▶ **Task item**
Return every line of the records that includes the string "Valley".

Start of Data extracts

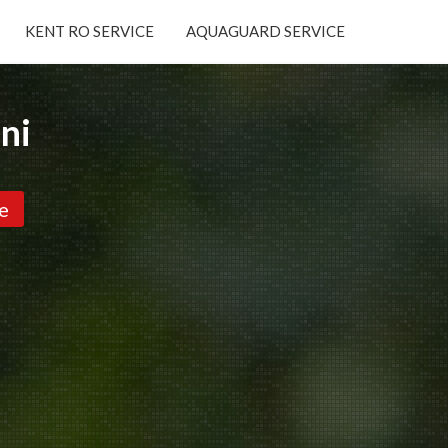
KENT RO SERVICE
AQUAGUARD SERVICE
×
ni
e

End of Data extracts
Start of Data extracts

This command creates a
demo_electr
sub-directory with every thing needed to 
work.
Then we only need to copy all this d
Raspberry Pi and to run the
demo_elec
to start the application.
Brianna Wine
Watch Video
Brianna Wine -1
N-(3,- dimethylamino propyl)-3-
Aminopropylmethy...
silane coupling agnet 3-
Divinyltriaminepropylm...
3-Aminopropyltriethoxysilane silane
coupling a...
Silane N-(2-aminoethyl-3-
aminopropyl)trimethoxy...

End of Data extracts
Start of Data extracts

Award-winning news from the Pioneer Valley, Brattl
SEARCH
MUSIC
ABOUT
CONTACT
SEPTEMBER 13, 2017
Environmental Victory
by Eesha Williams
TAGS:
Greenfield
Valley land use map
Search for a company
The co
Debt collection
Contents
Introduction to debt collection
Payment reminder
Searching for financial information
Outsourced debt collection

End of Data extracts

▶ **Solution to this exercise**
Award-winning news from the Pioneer Valley, Brattl
Valley land use map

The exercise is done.